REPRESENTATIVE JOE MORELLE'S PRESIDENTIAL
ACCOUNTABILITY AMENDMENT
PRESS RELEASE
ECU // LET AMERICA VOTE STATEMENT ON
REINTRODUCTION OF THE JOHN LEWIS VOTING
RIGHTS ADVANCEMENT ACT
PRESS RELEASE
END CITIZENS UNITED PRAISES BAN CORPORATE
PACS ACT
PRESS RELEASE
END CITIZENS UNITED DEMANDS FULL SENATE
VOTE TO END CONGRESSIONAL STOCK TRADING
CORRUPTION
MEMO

◇ ◇ ◇ ◇ ◇ ◇ ◇

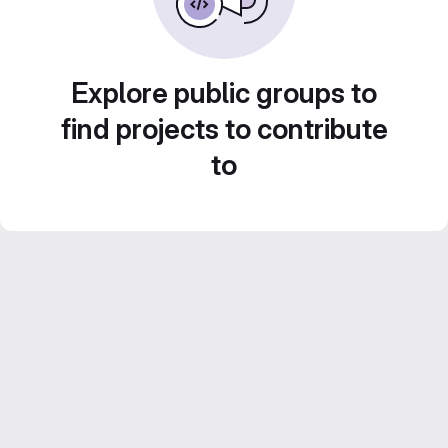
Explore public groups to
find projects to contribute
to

◇ ◇ ◇ ◇ ◇ ◇ ◇

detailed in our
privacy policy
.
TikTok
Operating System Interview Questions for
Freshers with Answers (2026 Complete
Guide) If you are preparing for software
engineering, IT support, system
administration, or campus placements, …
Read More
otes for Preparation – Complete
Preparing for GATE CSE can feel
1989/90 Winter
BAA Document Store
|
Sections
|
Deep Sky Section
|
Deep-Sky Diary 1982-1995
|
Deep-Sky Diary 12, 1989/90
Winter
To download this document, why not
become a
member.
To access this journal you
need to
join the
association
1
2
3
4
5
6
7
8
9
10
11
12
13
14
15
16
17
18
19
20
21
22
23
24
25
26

◇ ◇ ◇ ◇ ◇ ◇ ◇

Filter the data above by the word "VOTE" and copy every line that matches.

ECU // LET AMERICA VOTE STATEMENT ON
VOTE TO END CONGRESSIONAL STOCK TRADING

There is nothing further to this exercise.